▶ **What is expected**: Restate word for word the lines below from the one that has "Mixed Bouquet is" through the one that has "Train model", keeping both and dropping all pictures.

Excerpts from a dataset
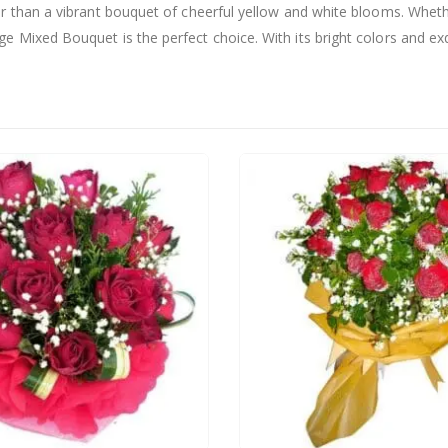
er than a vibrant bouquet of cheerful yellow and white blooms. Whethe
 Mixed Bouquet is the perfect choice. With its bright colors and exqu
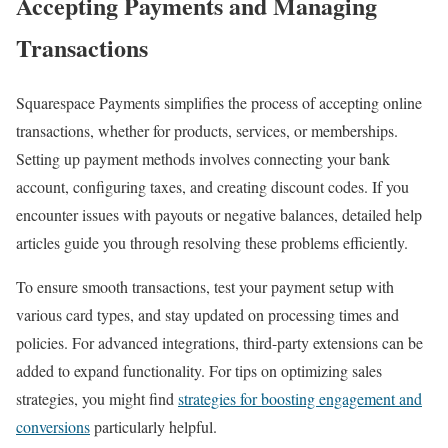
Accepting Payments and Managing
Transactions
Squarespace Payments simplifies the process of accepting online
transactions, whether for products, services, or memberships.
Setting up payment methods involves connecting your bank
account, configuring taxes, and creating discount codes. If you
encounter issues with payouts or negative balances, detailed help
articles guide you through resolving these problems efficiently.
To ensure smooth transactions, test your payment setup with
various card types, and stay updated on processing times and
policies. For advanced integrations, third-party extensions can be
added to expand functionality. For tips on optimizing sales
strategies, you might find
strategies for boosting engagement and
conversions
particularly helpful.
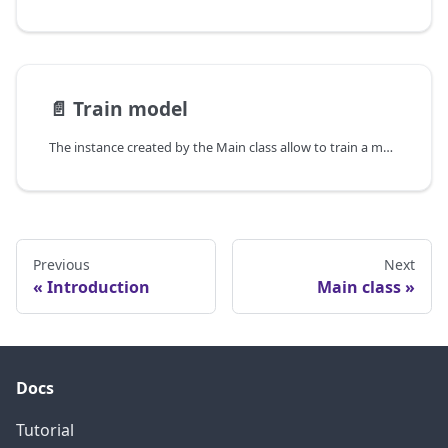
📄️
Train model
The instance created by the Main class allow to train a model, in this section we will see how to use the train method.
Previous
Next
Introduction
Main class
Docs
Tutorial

==

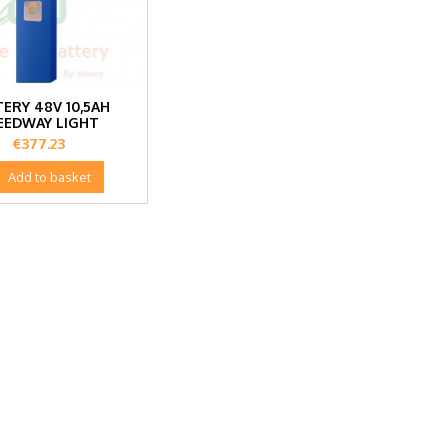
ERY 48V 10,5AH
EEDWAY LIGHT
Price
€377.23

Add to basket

▶ **Output**:
 Mixed Bouquet is the perfect choice. With its bright colors and exqu
Accepting Payments and Managing
Transactions
Squarespace Payments simplifies the process of accepting online
transactions, whether for products, services, or memberships.
Setting up payment methods involves connecting your bank
account, configuring taxes, and creating discount codes. If you
encounter issues with payouts or negative balances, detailed help
articles guide you through resolving these problems efficiently.
To ensure smooth transactions, test your payment setup with
various card types, and stay updated on processing times and
policies. For advanced integrations, third-party extensions can be
added to expand functionality. For tips on optimizing sales
strategies, you might find
strategies for boosting engagement and
conversions
particularly helpful.
📄️
Train model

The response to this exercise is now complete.